(Beginning of Records for the exercise)

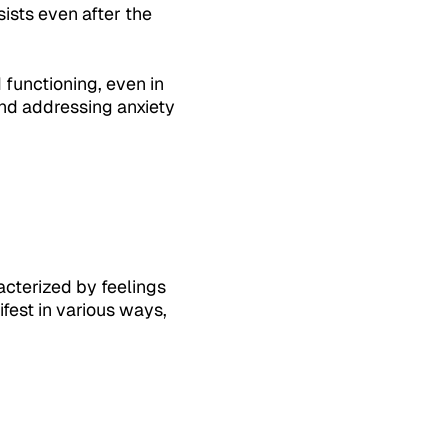
sists even after the
 functioning, even in
 and addressing anxiety
acterized by feelings
fest in various ways,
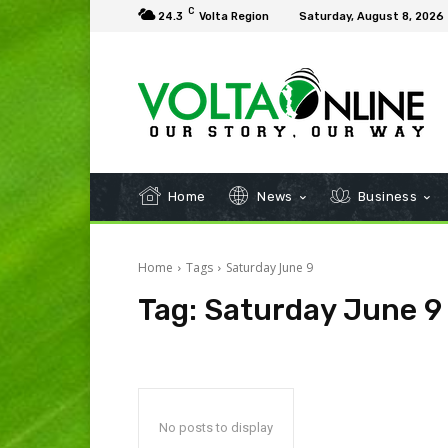
C
24.3
Volta Region
Saturday, August 8, 2026
Home
News
Business
Home
Tags
Saturday June 9
Tag:
Saturday June 9
No posts to display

(End of Records for the exercise)

*Exercise prompt:*
State how many lines of the entries contain the word "even". Nothing besides the number belongs in the reply.

*Answer below:*
2